┌─ Raw data

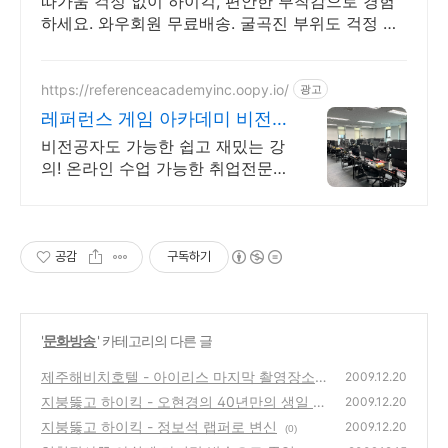
따가움 걱정 없이 하이킥, 편안한 부착감으로 경험
하세요. 와우회원 무료배송. 굴곡진 부위도 걱정 마
세요, 얇고 편안하게 밀착되어 불편함 없이.
https://referenceacademyinc.oopy.io/
광고
레퍼런스 게임 아카데미 비전
공자 취업가능한 게임기획
비전공자도 가능한 쉽고 재밌는 강
의! 온라인 수업 가능한 취업전문
게임기획 학원! 기초부터 취업까지
1:1 프리코칭, 국취제도 안내
공감
구독하기
'
문화방송
' 카테고리의 다른 글
제주해비치호텔 - 아이리스 마지막 촬영장소
2009.12.20
(사진보기)
지붕뚫고 하이킥 - 오현경의 40년만의 생일 파
(0)
2009.12.20
티 (사진보기)
지붕뚫고 하이킥 - 정보석 랩퍼로 변신
(0)
2009.12.20
(0)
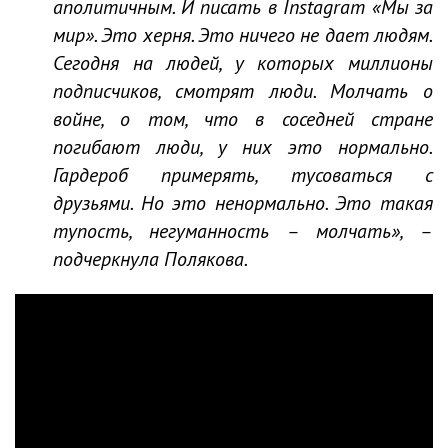
аполитичным. И писать в Instagram «Мы за
мир». Это херня. Это ничего не дает людям.
Сегодня на людей, у которых миллионы
подписчиков, смотрят люди. Молчать о
войне, о том, что в соседней стране
погибают люди, у них это нормально.
Гардероб примерять, тусоваться с
друзьями. Но это ненормально. Это такая
тупость, негуманность – молчать», –
подчеркнула Полякова.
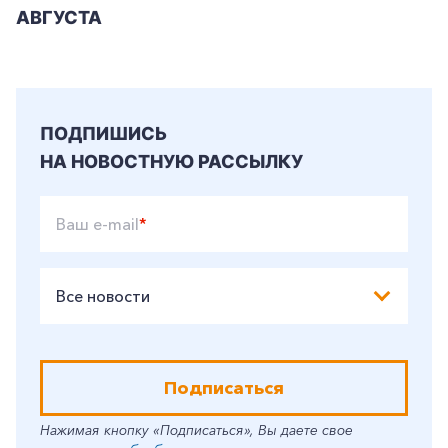
АВГУСТА
ПОДПИШИСЬ
НА НОВОСТНУЮ РАССЫЛКУ
Ваш e-mail
*
Все новости
Подписаться
Нажимая кнопку «Подписаться», Вы даете свое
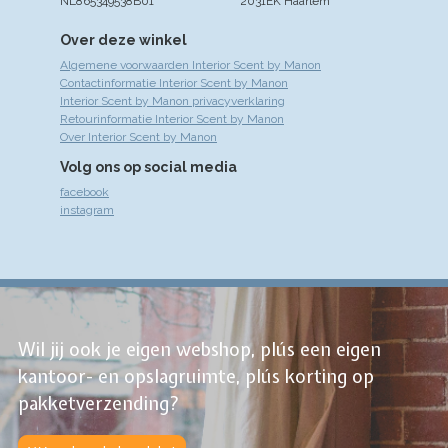
NL865349538B01
2031EK Haarlem
Over deze winkel
Algemene voorwaarden Interior Scent by Manon
Contactinformatie Interior Scent by Manon
Interior Scent by Manon privacyverklaring
Retourinformatie Interior Scent by Manon
Over Interior Scent by Manon
Volg ons op social media
facebook
instagram
Wil jij ook je eigen webshop, plús een eigen
kantoor- en opslagruimte, plús korting op
pakketverzending?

└─

» **Problem statement**: Your answer should be a single number: the tally of lines in the entries that include the word "Scent".

» **Answer**: 5